Kill for Me, Kill for You

by Steve Cavanagh

As the book begins, Amanda has followed a man onto a New York subway train. She has a gun and intends to kill him. She’s certain that he’s the one who killed her young daughter and left her body, naked and defiled, in a dumpster.. Police have told Amanda they believe the man is her daughter’s killer — and that he’s killed other girls as well — but they haven’t found any evidence that would stand up in court. So Amanda has decided it’s up to her to make sure he’s stopped.

At the last minute, the man looks up and recognizes Amanda. She’s been following him for months, and he’s already taken out a restraining order against her. Amanda is arrested and charged with violating that order, though she avoids a more serious charge by slipping her gun into another passenger’s half-open golf umbrella in the subway.

But violating the restraining order is bad enough. The court orders her to attend a trauma and bereavement group for parents who have lost a child. There she meets Wendy, whose fifteen-year-old daughter was strangled, and the girl’s diary said she’d been having an affair with one of her teachers. But the police have no corroborating evidence, so can’t charge him. And, like Amanda, Wendy has been fantasizing about killing him.

So…just as in the movie, Strangers on A Train, the two women decide to trade crimes. Since each of them would be the obvious suspect if the man she believes killed her daughter is murdered, they’ll each establish an alibi while the other woman kills the other’s target.

But it’s not quite that simple. Things get complicated, and as identities and timelines shift, we’re never sure just who is doing what. Twist follows twist, leading to a highly charged conclusion. This one will keep you turning the pages for sure!

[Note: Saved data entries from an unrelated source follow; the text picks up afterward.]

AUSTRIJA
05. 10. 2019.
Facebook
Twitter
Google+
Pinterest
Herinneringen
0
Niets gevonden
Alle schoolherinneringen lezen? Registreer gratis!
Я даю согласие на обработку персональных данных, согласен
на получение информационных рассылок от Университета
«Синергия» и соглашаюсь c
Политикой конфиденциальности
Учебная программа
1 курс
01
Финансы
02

Kill for Me, Kill for You is a standalone novel, but Steve Cavanaugh is best known for a crime series featuring Eddie Flynn, a New York trial lawyer who was formerly a con man. (Cavanaugh says both occupations make use of similar skills to succeed: “distraction, manipulation, misdirection and persuasion”.)

Cavanagh was born in 1976 in Belfast, Northern Ireland, growing up in the time of the Troubles with everyday exposure to violence and risk. In a family with one parent Catholic and the other Protestant, he was an avid reader from childhood, becoming hooked on thrillers and crime novels after his mother gave him a copy of The Silence of the Lambs at age 12.

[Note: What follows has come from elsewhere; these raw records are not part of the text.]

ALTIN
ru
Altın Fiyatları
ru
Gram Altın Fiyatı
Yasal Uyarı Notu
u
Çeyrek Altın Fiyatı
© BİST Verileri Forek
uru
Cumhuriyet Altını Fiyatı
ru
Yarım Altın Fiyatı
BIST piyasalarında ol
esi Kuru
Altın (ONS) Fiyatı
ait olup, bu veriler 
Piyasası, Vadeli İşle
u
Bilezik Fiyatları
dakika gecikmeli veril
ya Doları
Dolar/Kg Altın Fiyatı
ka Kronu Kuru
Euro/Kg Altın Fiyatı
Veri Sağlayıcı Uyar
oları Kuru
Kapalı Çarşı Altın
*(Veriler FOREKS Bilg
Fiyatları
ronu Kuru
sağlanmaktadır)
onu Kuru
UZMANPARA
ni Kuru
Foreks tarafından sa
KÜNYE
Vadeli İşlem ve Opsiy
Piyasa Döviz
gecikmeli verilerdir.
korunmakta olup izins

He moved to Dublin to study law at 18, then moved to Cardiff, Wales, to complete a Master of Laws. In his twenties he tried writing screenplays, but stopped when he failed to interest a producer. Returning to Belfast, he obtained his solicitor qualifications and made a name for himself as a lawyer defending several high-profile civil rights cases.

When his mother suddenly died in 2011, he decided to return to fiction writing after a hiatus of fifteen years. Though by then he had a wife and two young children and was working full-time as a lawyer, he wrote in the evenings after his family went to sleep. He finished the first draft of a novel within a year, and in 2014 had a short story, “The Grey,” published in the Belfast Noir anthology along with several other prominent Irish crime writers.

Meanwhile, after something like 40 rejections, he received offers from four publishers for his novel, which went to auction in the UK and Germany. The first volume in the Eddie Flynn series, his debut novel was published in 2015 as The Defence and became an international bestseller.

All of Cavanaugh’s novels have been nominated for major awards and are consistent international bestsellers. In 2018 the third in the Flynn series, The Liar, won the CWA Gold Dagger for Crime Novel of the year. The eighth in the series, Witness 8, was published to acclaim in 2024, and a ninth Eddie Flynn novel is in the works.

Cavanaugh has been a full-time writer since 2019. He has a wife and two children, and lives in a suburb of Belfast.